All lines in the data below carrying the string "nicht" are to be located and copied.

• Information supplied:
*** Block opens ***

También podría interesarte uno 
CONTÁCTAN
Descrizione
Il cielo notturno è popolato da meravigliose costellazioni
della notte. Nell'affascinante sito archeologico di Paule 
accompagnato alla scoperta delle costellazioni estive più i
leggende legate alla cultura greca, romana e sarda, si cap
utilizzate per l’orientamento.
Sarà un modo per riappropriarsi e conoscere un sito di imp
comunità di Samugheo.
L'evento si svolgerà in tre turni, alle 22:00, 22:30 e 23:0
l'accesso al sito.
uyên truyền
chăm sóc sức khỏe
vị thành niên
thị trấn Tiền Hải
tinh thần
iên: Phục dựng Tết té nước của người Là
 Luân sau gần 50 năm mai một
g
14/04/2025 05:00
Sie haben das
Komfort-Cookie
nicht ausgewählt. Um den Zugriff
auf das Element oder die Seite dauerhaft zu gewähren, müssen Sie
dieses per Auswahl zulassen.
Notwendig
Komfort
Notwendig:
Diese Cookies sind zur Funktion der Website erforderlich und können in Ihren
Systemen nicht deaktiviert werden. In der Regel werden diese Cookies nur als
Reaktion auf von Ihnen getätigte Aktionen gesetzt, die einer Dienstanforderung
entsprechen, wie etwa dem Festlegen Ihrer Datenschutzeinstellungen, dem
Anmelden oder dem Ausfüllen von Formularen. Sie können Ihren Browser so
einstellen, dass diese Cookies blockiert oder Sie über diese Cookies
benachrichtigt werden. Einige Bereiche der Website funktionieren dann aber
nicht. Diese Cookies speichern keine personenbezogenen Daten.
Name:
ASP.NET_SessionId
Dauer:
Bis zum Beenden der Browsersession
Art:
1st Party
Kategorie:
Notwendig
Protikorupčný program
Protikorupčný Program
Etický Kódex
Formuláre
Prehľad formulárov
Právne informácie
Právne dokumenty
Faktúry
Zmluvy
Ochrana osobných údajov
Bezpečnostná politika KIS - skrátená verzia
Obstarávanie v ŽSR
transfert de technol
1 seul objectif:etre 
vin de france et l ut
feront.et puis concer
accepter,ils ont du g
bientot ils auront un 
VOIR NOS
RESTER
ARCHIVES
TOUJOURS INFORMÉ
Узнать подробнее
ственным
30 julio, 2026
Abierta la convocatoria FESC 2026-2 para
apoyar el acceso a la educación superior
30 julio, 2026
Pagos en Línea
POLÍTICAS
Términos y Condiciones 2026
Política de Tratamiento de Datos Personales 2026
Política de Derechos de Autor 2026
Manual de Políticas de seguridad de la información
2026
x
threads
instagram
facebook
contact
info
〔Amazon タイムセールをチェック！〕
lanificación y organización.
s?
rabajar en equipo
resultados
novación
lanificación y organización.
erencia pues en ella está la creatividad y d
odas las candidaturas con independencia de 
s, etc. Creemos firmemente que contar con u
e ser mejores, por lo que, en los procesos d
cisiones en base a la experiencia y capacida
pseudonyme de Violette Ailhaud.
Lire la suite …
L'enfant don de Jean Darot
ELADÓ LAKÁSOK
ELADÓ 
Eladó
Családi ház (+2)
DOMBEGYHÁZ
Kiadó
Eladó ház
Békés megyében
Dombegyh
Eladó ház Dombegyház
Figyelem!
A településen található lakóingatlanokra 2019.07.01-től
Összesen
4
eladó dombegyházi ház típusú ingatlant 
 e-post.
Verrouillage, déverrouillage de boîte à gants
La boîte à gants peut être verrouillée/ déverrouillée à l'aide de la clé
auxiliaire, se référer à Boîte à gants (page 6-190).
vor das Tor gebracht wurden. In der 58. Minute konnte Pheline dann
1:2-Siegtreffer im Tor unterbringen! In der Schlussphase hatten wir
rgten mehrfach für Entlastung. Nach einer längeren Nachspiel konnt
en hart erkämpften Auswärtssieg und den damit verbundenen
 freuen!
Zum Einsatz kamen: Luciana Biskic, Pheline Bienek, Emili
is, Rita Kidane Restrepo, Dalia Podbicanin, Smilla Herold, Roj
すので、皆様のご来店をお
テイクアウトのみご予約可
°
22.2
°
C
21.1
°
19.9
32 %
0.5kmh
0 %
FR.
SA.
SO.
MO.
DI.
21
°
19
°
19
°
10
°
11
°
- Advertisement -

*** Block closes ***

• Task result:
nicht ausgewählt. Um den Zugriff
Systemen nicht deaktiviert werden. In der Regel werden diese Cookies nur als
nicht. Diese Cookies speichern keine personenbezogenen Daten.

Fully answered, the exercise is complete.